Early closure on the 31st December 2024 at 5.30pm, with last admission to the museum at 4.45pm. The Sculpture Garden closes at 5pm. On the 1st January, the museum will be closed all day.

Camille Claudel

Camille Claudel was a promising young artist in the early 1880s when she first met Rodin, who was twenty-four years her senior. The pupil and master bonded over their shared love of sculpture, and Camille became Rodin’s collaborator, mistress and muse. At the height of the ensuing period of creativity and passion, she produced sculptures that have remained famous, executed with a skillful imbalance and fluidity of form that testify to her great expertise. Her oeuvre as a whole reflects her interest in technical prowess, colorful materials and dramatic presentation.

A brief heyday

Camille Claudel and Rodin enjoyed a period of intense professional cooperation during which she produced such works as The Waltz and the bust of La Petite Châtelaine. Her expressionist depiction of a gaunt old woman, Clotho, resonates with Rodin’s She Who Was the Helmet Maker’s Once-Beautiful Wife.

Camille Claudel gradually felt the need to free herself from the influence of her teacher and lover in order to devote herself exclusively to her own career. She began to distance herself from him, finally ending their affair in 1892. Around this time she produced a sculpture closely associated with their break-up; called The Age of Maturity, it is a bitter allegory of the passing of time and the weight of destiny.

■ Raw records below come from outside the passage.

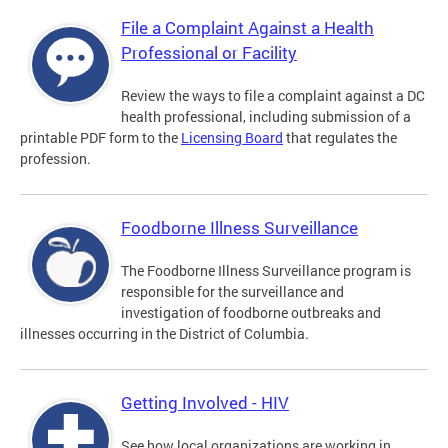
File a Complaint Against a Health
Professional or Facility
Review the ways to file a complaint against a DC
health professional, including submission of a
printable PDF form to the
Licensing Board
that regulates the
profession.
Foodborne Illness Surveillance
The Foodborne Illness Surveillance program is
responsible for the surveillance and
investigation of foodborne outbreaks and
illnesses occurring in the District of Columbia.
Getting Involved - HIV
See how local organizations are working in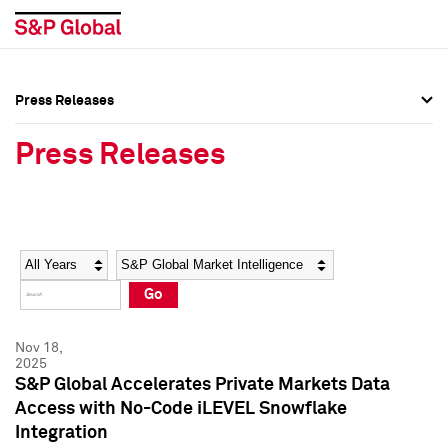
Press Releases
Press Overview
Press Overview
Press Releases
Press Releases
Press Releases
Media Contacts
Media Contacts
Year
Category
Keywords
Social Media Directory
Social Media Directory
Go
Press Kit
Press Kit
Nov 18,
2025
S&P Global Accelerates Private Markets Data
Access with No-Code iLEVEL Snowflake
Integration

Camille Claudel went on invent new subjects, asserting her own creative identity as totally distinct from that of Rodin. The Gossips boldly inaugurated a series of intimate, delicate scenes representing and transcending brief moments of everyday life, while The Wave was directly influenced by Hokusai and the art movement known as Japonism. These two vibrant and dynamic works are among her most famous compositions.

The end of creativity

However, Camille Claudel began to experience material and financial difficulties, exacerbated by behavioral disorders that prevented her from working. Her bitterness towards Rodin fueled her growing paranoia and she was committed to an asylum in 1913, spending the last thirty years of her life in confinement before dying in 1943 at the age of 79.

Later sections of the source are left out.